* Assigned task: From the first line of the data below through the line bearing "Sticky topics within", reproduce each line exactly; do not include pictures.

(Stored items from a collection)
● ● ●

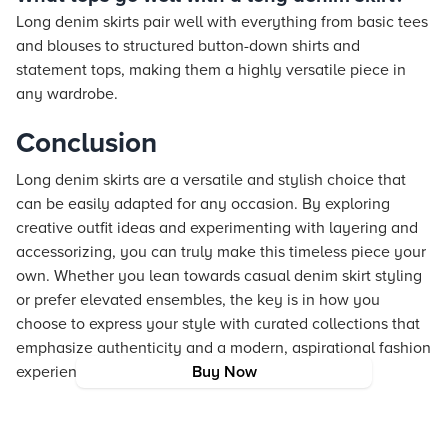
Long denim skirts pair well with everything from basic tees
and blouses to structured button-down shirts and
statement tops, making them a highly versatile piece in
any wardrobe.
Conclusion
Long denim skirts are a versatile and stylish choice that
can be easily adapted for any occasion. By exploring
creative outfit ideas and experimenting with layering and
accessorizing, you can truly make this timeless piece your
own. Whether you lean towards casual denim skirt styling
or prefer elevated ensembles, the key is in how you
choose to express your style with curated collections that
emphasize authenticity and a modern, aspirational fashion
experience.
Buy Now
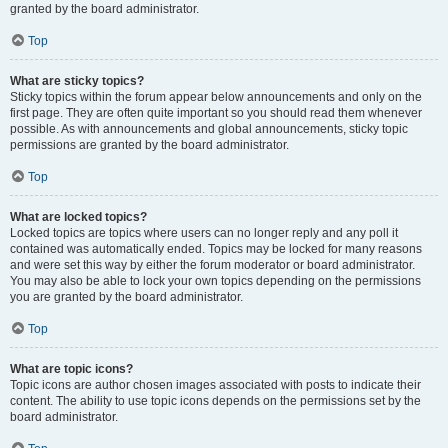
granted by the board administrator.
Top
What are sticky topics?
Sticky topics within the forum appear below announcements and only on the
first page. They are often quite important so you should read them whenever
possible. As with announcements and global announcements, sticky topic
permissions are granted by the board administrator.
Top
What are locked topics?
Locked topics are topics where users can no longer reply and any poll it
contained was automatically ended. Topics may be locked for many reasons
and were set this way by either the forum moderator or board administrator.
You may also be able to lock your own topics depending on the permissions
you are granted by the board administrator.
Top
What are topic icons?
Topic icons are author chosen images associated with posts to indicate their
content. The ability to use topic icons depends on the permissions set by the
board administrator.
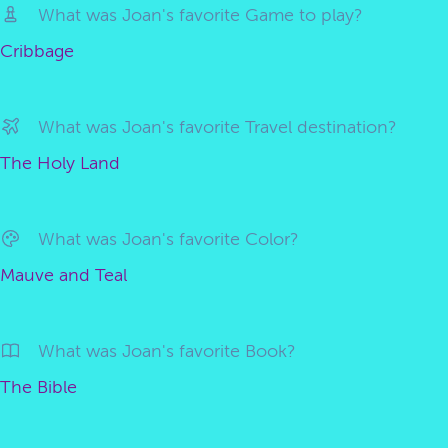
What was Joan's favorite Game to play?
Cribbage
What was Joan's favorite Travel destination?
The Holy Land
What was Joan's favorite Color?
Mauve and Teal
What was Joan's favorite Book?
The Bible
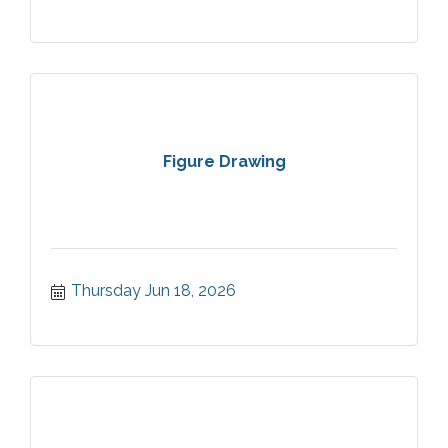
Figure Drawing
Thursday Jun 18, 2026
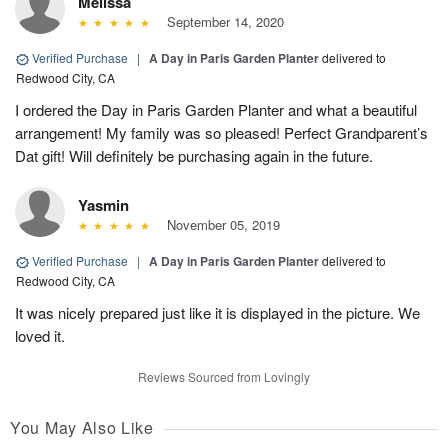
Melissa
September 14, 2020
Verified Purchase
|
A Day in Paris Garden Planter
delivered to
Redwood City, CA
I ordered the Day in Paris Garden Planter and what a beautiful
arrangement! My family was so pleased! Perfect Grandparent’s
Dat gift! Will definitely be purchasing again in the future.
Yasmin
November 05, 2019
Verified Purchase
|
A Day in Paris Garden Planter
delivered to
Redwood City, CA
It was nicely prepared just like it is displayed in the picture. We
loved it.
Reviews Sourced from Lovingly
You May Also Like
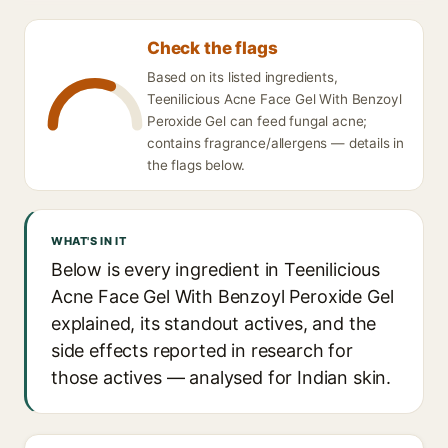
Check the flags
Based on its listed ingredients,
Teenilicious Acne Face Gel With Benzoyl
Peroxide Gel can feed fungal acne;
contains fragrance/allergens — details in
the flags below.
WHAT'S IN IT
Below is every ingredient in Teenilicious
Acne Face Gel With Benzoyl Peroxide Gel
explained, its standout actives, and the
side effects reported in research for
those actives — analysed for Indian skin.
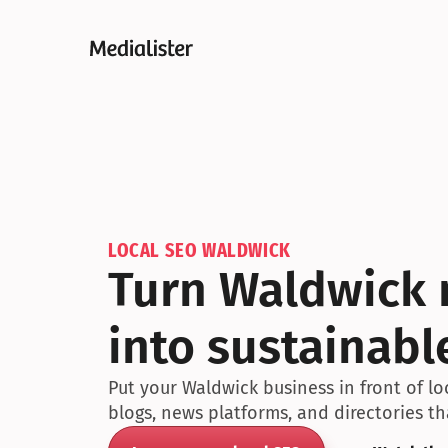
LOCAL SEO WALDWICK
Turn Waldwick m
into sustainabl
Put your Waldwick business in front of l
blogs, news platforms, and directories t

● ● ●

* Response area:
Long denim skirts pair well with everything from basic tees
and blouses to structured button-down shirts and
statement tops, making them a highly versatile piece in
any wardrobe.
Conclusion
Long denim skirts are a versatile and stylish choice that
can be easily adapted for any occasion. By exploring
creative outfit ideas and experimenting with layering and
accessorizing, you can truly make this timeless piece your
own. Whether you lean towards casual denim skirt styling
or prefer elevated ensembles, the key is in how you
choose to express your style with curated collections that
emphasize authenticity and a modern, aspirational fashion
experience.
Buy Now
granted by the board administrator.
Top
What are sticky topics?
Sticky topics within the forum appear below announcements and only on the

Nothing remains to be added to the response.